In 2016, I rode out with a friend on our Harleys to the ex-Yugoslavian war fields. After a long ride from Holland, we cruised over the most peaceful and scenic coastal roads along the Mediterranean, from Trieste in Italy all the way south-east into Slovenia, Croatia, Bosnia, and Montenegro.

Our final destination was planned to be Albania, for a good reason. I knew there was a secret Bunker Complex and Air Force Base left from the Cold War, named Gjader.

It was built by the dictator Hoxha, a self-styled Marxist who ran the country from 1944-1985. With a fanatical admiration for Stalin, he got paranoid and feared for attack not from NATO but Yugoslavia, as Tito broke with Stalin.

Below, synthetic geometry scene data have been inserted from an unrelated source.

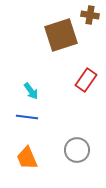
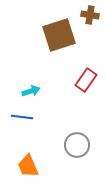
brown square: moved 2 px left
cyan arrow: rotated 72 degrees counterclockwise
blue line: moved 5 px left
gray circle: moved 5 px up
orange trapezoid: moved 1 px right, 8 px down
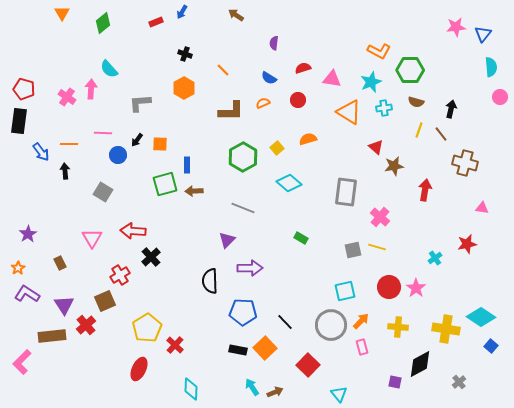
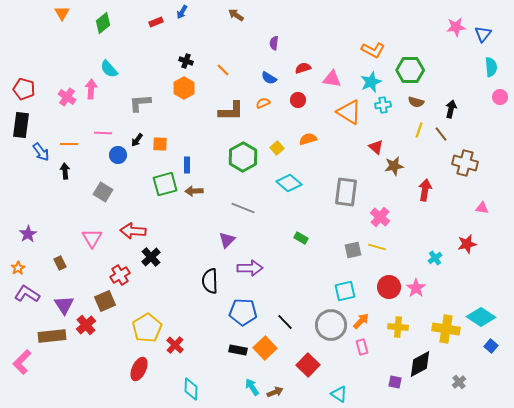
orange L-shape at (379, 51): moved 6 px left, 1 px up
black cross at (185, 54): moved 1 px right, 7 px down
cyan cross at (384, 108): moved 1 px left, 3 px up
black rectangle at (19, 121): moved 2 px right, 4 px down
cyan triangle at (339, 394): rotated 18 degrees counterclockwise
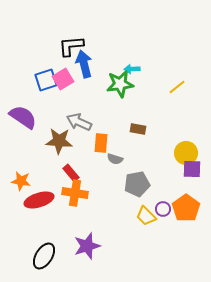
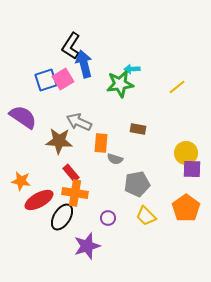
black L-shape: rotated 52 degrees counterclockwise
red ellipse: rotated 12 degrees counterclockwise
purple circle: moved 55 px left, 9 px down
black ellipse: moved 18 px right, 39 px up
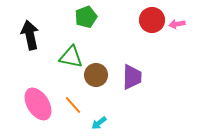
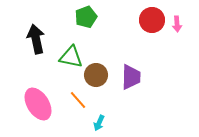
pink arrow: rotated 84 degrees counterclockwise
black arrow: moved 6 px right, 4 px down
purple trapezoid: moved 1 px left
orange line: moved 5 px right, 5 px up
cyan arrow: rotated 28 degrees counterclockwise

Hoxha started building this huge underground complex plus thousands of bunkers which was to be protected by a huge fleet of Migs, trucks, and weapons, all surplus “Russian-designed rubbish,” partly built by the Chinese.

Amazingly, in 1994, as the Yugo Wars raged, the CIA used this base for its intelligence collection operations over Bosnia against the Serbian Army.

A USAF C-139 Hercules flew the UAV Predators in with a 70 men crew, well hidden in a five-storey bunker complex until 1996. Would you agree that this is an interesting place to visit?

This bunker is a type of time capsule from the Cold War whose like you will rarely see anymore, it is a weird War-Art Museum without a ticket box.

That was the hidden treasure, I felt like Ali Baba in Albania!

Well, for me, it surely was worth a long ride to a very isolated country, be it that the story took a different twist.

For the continuing story, check the next photos for more details to come.

C-47 Albania 2

The Yugo Wars leftovers. Here you see hidden in the bush a C-47, at Željava Airforce Base, Croatia.

Or is it a Li-2? That is the Russian Lusinov License-built version, but it has an extra window right behind the side cockpit windows and had the single cylinder row Radial engine, so the picture is a Douglas C-47.

As we were about to arrive on our Harleys in Albania, close to the Montenegro border, we had already encountered a hairy situation with a police officer. The dude had hidden in the bush along the road while I approached him with my Harley roaring.

I admit I rode a bit fast, some 60-70 mph I guess.

In any case, too fast for what happened next.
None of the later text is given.